Certes, le théâtre n’est pas encore devenu une discipline à part entière, mais il a fait une percée très importante dans les derniers programmes. Cette entrée en force ne répond certainement pas à un effet de mode, elle vient légitimer des pratiques courantes dans les classes depuis de nombreuses années.

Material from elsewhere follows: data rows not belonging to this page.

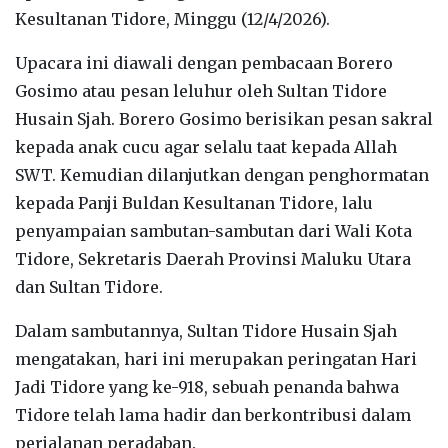
Kesultanan Tidore, Minggu (12/4/2026).
Upacara ini diawali dengan pembacaan Borero
Gosimo atau pesan leluhur oleh Sultan Tidore
Husain Sjah. Borero Gosimo berisikan pesan sakral
kepada anak cucu agar selalu taat kepada Allah
SWT. Kemudian dilanjutkan dengan penghormatan
kepada Panji Buldan Kesultanan Tidore, lalu
penyampaian sambutan-sambutan dari Wali Kota
Tidore, Sekretaris Daerah Provinsi Maluku Utara
dan Sultan Tidore.
Dalam sambutannya, Sultan Tidore Husain Sjah
mengatakan, hari ini merupakan peringatan Hari
Jadi Tidore yang ke-918, sebuah penanda bahwa
Tidore telah lama hadir dan berkontribusi dalam
perjalanan peradaban.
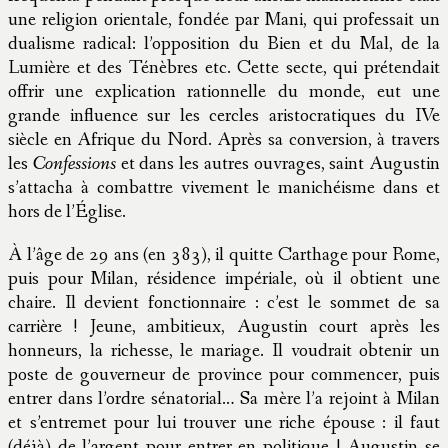
une religion orientale, fondée par Mani, qui professait un
dualisme radical: l’opposition du Bien et du Mal, de la
Lumière et des Ténèbres etc. Cette secte, qui prétendait
offrir une explication rationnelle du monde, eut une
grande influence sur les cercles aristocratiques du IVe
siècle en Afrique du Nord. Après sa conversion, à travers
les
Confessions
et dans les autres ouvrages, saint Augustin
s’attacha à combattre vivement le manichéisme dans et
hors de l’Église.
À l’âge de 29 ans (en 383), il quitte Carthage pour Rome,
puis pour Milan, résidence impériale, où il obtient une
chaire. Il devient fonctionnaire : c’est le sommet de sa
carrière ! Jeune, ambitieux, Augustin court après les
honneurs, la richesse, le mariage. Il voudrait obtenir un
poste de gouverneur de province pour commencer, puis
entrer dans l’ordre sénatorial… Sa mère l’a rejoint à Milan
et s’entremet pour lui trouver une riche épouse : il faut
(déjà) de l’argent pour entrer en politique ! Augustin se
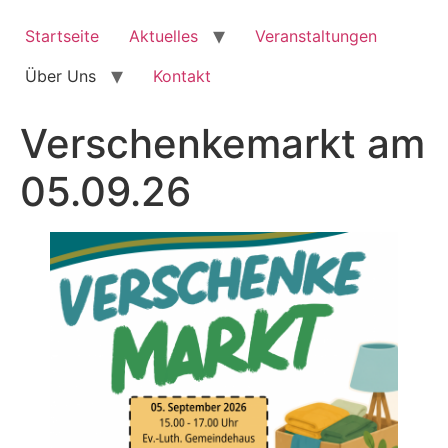
Zum
Inhalt
Startseite
Aktuelles
Veranstaltungen
springen
Über Uns
Kontakt
Verschenkemarkt am
05.09.26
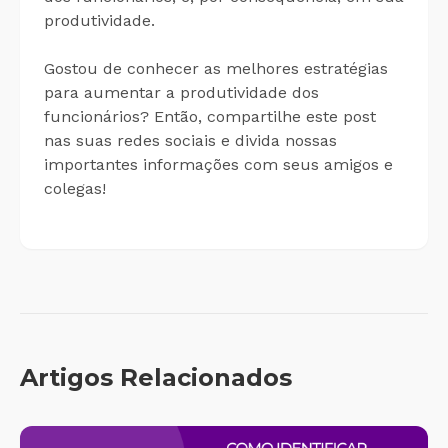
produtividade.
Gostou de conhecer as melhores estratégias
para aumentar a produtividade dos
funcionários? Então, compartilhe este post
nas suas redes sociais e divida nossas
importantes informações com seus amigos e
colegas!
Artigos Relacionados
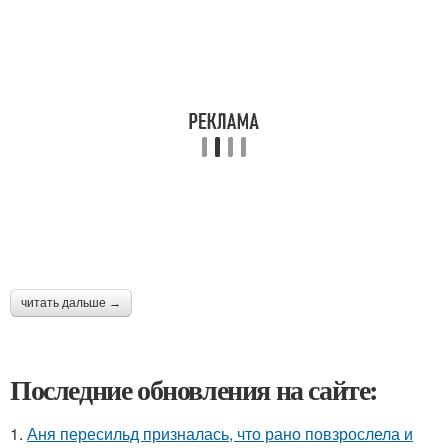
читать дальше →
Последние обновления на сайте:
1.
Аня пересильд призналась, что рано повзрослела и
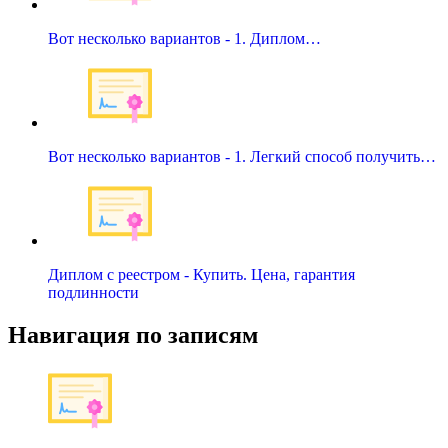
Вот несколько вариантов - 1. Диплом…
Вот несколько вариантов - 1. Легкий способ получить…
Диплом с реестром - Купить. Цена, гарантия
подлинности
Навигация по записям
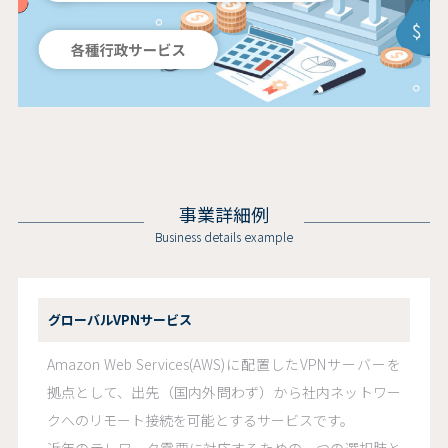
事業詳細例
Business details example
グローバルVPNサービス
Amazon Web Services(AWS)に配置したVPNサーバーを
拠点として、出先（国内外問わず）から社内ネットワー
クへのリモート接続を可能とするサービスです。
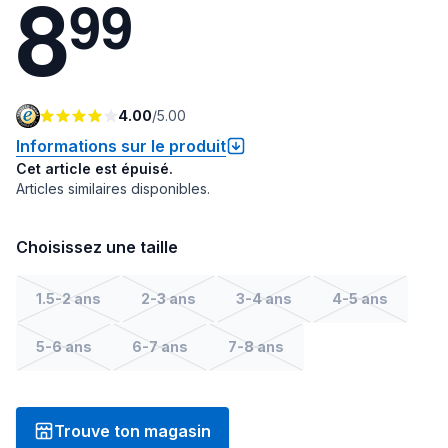
8
9
9
4.00
/
5.00
Informations sur le produit
Cet article est épuisé.
Articles similaires disponibles.
Choisissez une taille
1.5-2 ans
2-3 ans
3-4 ans
4-5 ans
5-6 ans
6-7 ans
7-8 ans
Trouve ton magasin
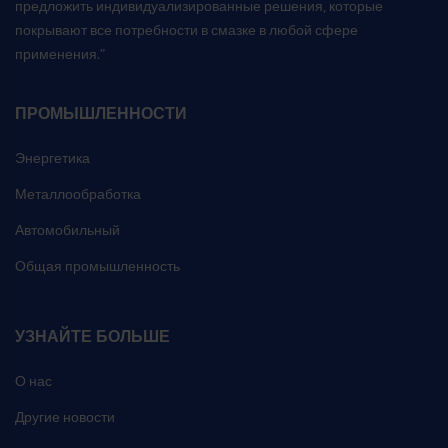
предложить индивидуализированные решения, которые
покрывают все потребности в смазке в любой сфере
применения.”
ПРОМЫШЛЕННОСТИ
Энергетика
Металлообработка
Автомобильный
Общая промышленность
УЗНАЙТЕ БОЛЬШЕ
О нас
Другие новости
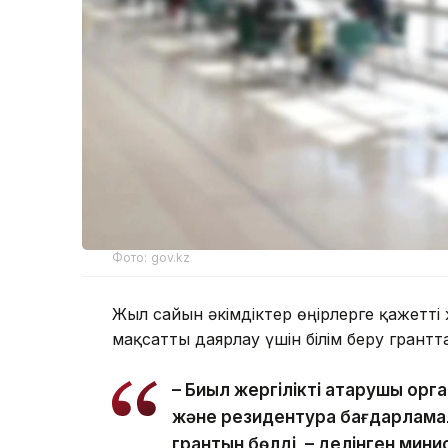
Фото: gov.kz
Жыл сайын әкімдіктер өңірлерге қажетт
мақсатты даярлау үшін білім беру грант
– Биыл жергілікті атқарушы ор
және резидентура бағдарламал
грантын бөлді, – делінген мин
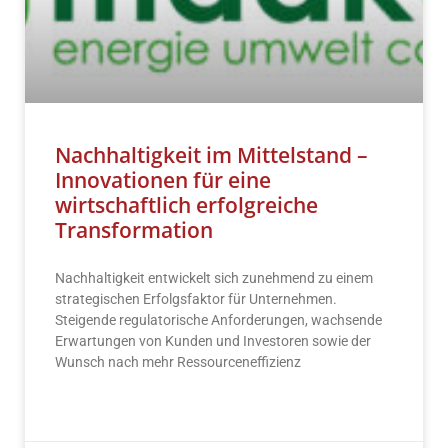
Nachhaltigkeit im Mittelstand –
Innovationen für eine
wirtschaftlich erfolgreiche
Transformation
Nachhaltigkeit entwickelt sich zunehmend zu einem
strategischen Erfolgsfaktor für Unternehmen.
Steigende regulatorische Anforderungen, wachsende
Erwartungen von Kunden und Investoren sowie der
Wunsch nach mehr Ressourceneffizienz
READ MORE »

Ces pratiques s’appuyaient le plus souvent sur le désir d’un enseignant qui mobilisait des connaissances propres et envisageait une approche du domaine en fonction de son cursus personnel. Ainsi, les enseignants ayant une formation littéraire choisissaient les textes avec grand soin et souhaitaient avant tout mettre celui-ci en avant. D’autres, plus aventureux, allaient jusqu’à écrire la pièce avec les enfants dans le cadre d’un projet global. D’autres encore faisaient intervenir le professeur de théâtre de la MJC toute proche… Et si chaque fois, ces enseignants étaient convaincus des bienfaits de leur démarche, ils avaient parfois un peu de mal à justifier le temps passé sur ce projet auprès des parents.
Ces pratiques disparates reflétaient des conceptions très différente du théâtre. Car aucune place ou presque n’était faite ni dans la formation initiale, ni dans la formation continue aux arts dramatiques.

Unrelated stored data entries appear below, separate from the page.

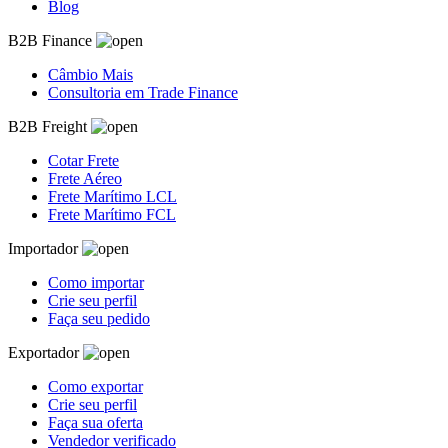
Blog
B2B Finance
Câmbio Mais
Consultoria em Trade Finance
B2B Freight
Cotar Frete
Frete Aéreo
Frete Marítimo LCL
Frete Marítimo FCL
Importador
Como importar
Crie seu perfil
Faça seu pedido
Exportador
Como exportar
Crie seu perfil
Faça sua oferta
Vendedor verificado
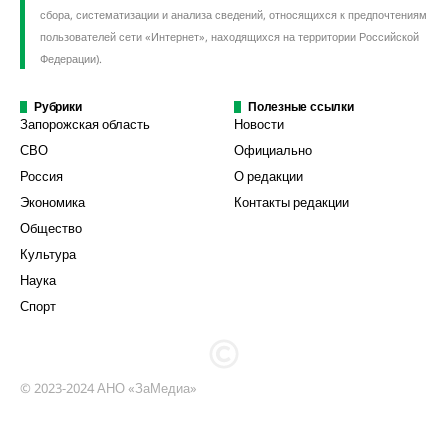
сбора, систематизации и анализа сведений, относящихся к предпочтениям
пользователей сети «Интернет», находящихся на территории Российской
Федерации).
Рубрики
Полезные ссылки
Запорожская область
Новости
СВО
Официально
Россия
О редакции
Экономика
Контакты редакции
Общество
Культура
Наука
Спорт
© 2023-2024 АНО «ЗаМедиа»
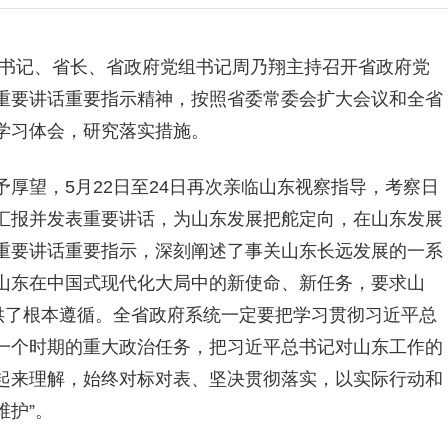
书记、省长、省政府党组书记周乃翔主持召开省政府党
重要讲话重要指示精神，按照省委常委会扩大会议和全省
学习体会，研究落实措施。
厚望，5月22日至24日再次亲临山东视察指导，考察日
汇报并发表重要讲话，为山东发展把舵定向，在山东发展
重要讲话重要指示，深刻阐述了事关山东长远发展的一系
山东在中国式现代化大局中的新使命、新任务，要求山
供了根本遵循。全省政府系统一定要把学习贯彻习近平总
一个时期的重大政治任务，把习近平总书记对山东工作的
起来理解，始终对标对表、坚决贯彻落实，以实际行动和
维护”。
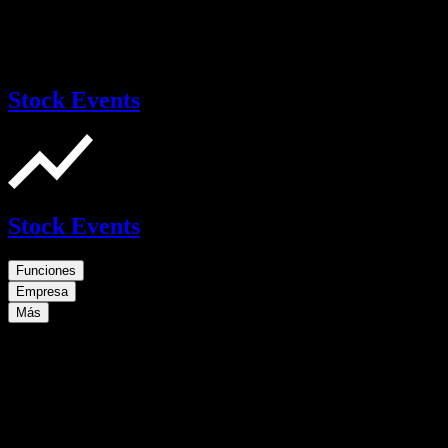
Stock Events
Stock Events
Funciones
Empresa
Más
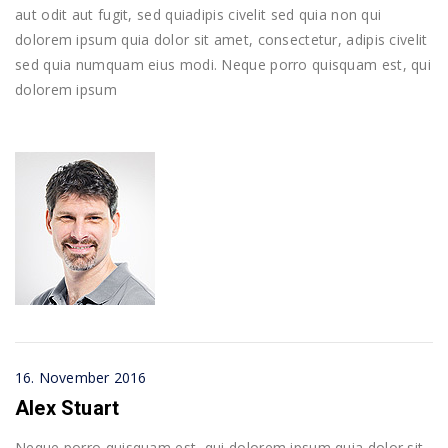
aut odit aut fugit, sed quiadipis civelit sed quia non qui
dolorem ipsum quia dolor sit amet, consectetur, adipis civelit
sed quia numquam eius modi. Neque porro quisquam est, qui
dolorem ipsum
16. November 2016
Alex Stuart
Neque porro quisquam est, qui dolorem ipsum quia dolor sit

L’arrivée récente des nouvelles pratiques comme l’éloquence ou le lien essentiel fait avec les compétences à l’oral a sans doute permis de développer les pratiques, mais il faut être clair, un concours d’éloquence n’a rien à voir avec une représentation théâtrale.

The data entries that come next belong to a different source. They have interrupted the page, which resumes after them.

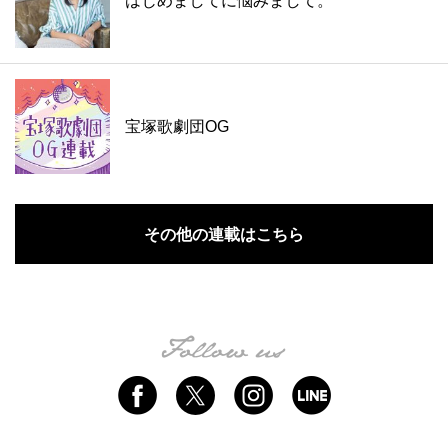
はじめましてに悩みまして。
宝塚歌劇団OG
その他の連載はこちら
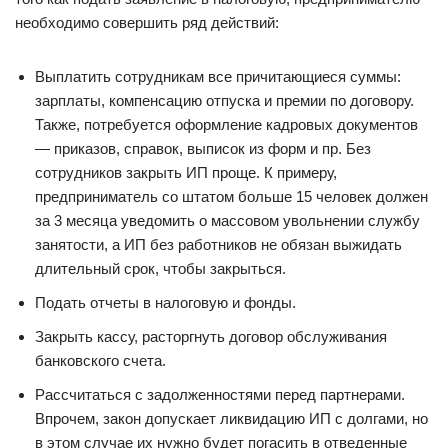
необходимо совершить ряд действий:
Выплатить сотрудникам все причитающиеся суммы:
зарплаты, компенсацию отпуска и премии по договору.
Также, потребуется оформление кадровых документов
— приказов, справок, выписок из форм и пр. Без
сотрудников закрыть ИП проще. К примеру,
предприниматель со штатом больше 15 человек должен
за 3 месяца уведомить о массовом увольнении службу
занятости, а ИП без работников не обязан выжидать
длительный срок, чтобы закрыться.
Подать отчеты в налоговую и фонды.
Закрыть кассу, расторгнуть договор обслуживания
банковского счета.
Рассчитаться с задолженностями перед партнерами.
Впрочем, закон допускает ликвидацию ИП с долгами, но
в этом случае их нужно будет погасить в отведенные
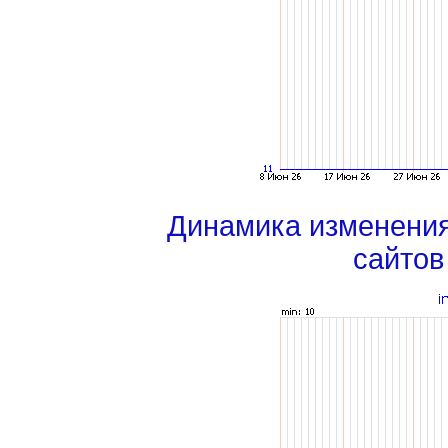
Динамика изменени
сайтов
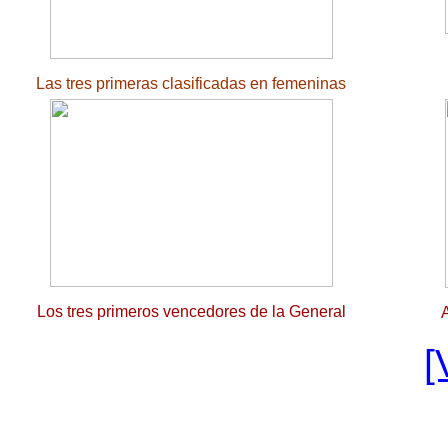
Las tres primeras clasificadas en femeninas
Los tres primeros vencedores de la General
A
[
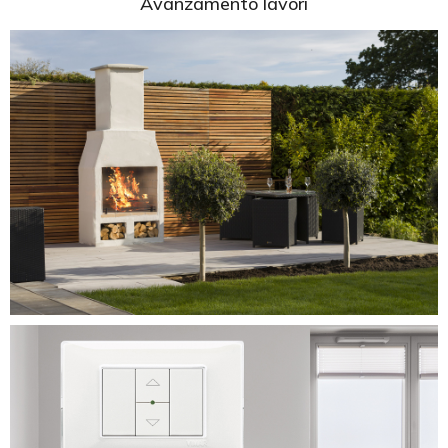
Avanzamento lavori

Car le théâtre, ou plutôt l’art dramatique à l’école est avant tout un domaine artistique et on ne peut pas faire l’économie de cette dimension sous peine de voir les impacts détaillés ci-dessus drastiquement réduits. L’enseignant qui souhaite réaliser un projet théâtral dans sa classe doit donc aborder celui-ci sous l’angle artistique et veiller à ce que celui-ci profite à tous les élèves.
Dans un article paru en 2005 dans la revue Etudes théâtrales intitulé Le théâtre à l’école, entre art et pédagogie, Jean-Louis Besson passe en revue les conceptions « utilitaires » de l’art dramatique. Il y dénonçait déjà l’instrumentalisation du théâtre par l’école : nous n’avons pas affaire ici à proprement parler à du théâtre, mais à un « modèle-type » de théâtre, reposant sur l’échange dialogué, parfois sur l’improvisation, et conçu comme une maïeutique visant un objet extra-théâtral. Le théâtre, un moyen de…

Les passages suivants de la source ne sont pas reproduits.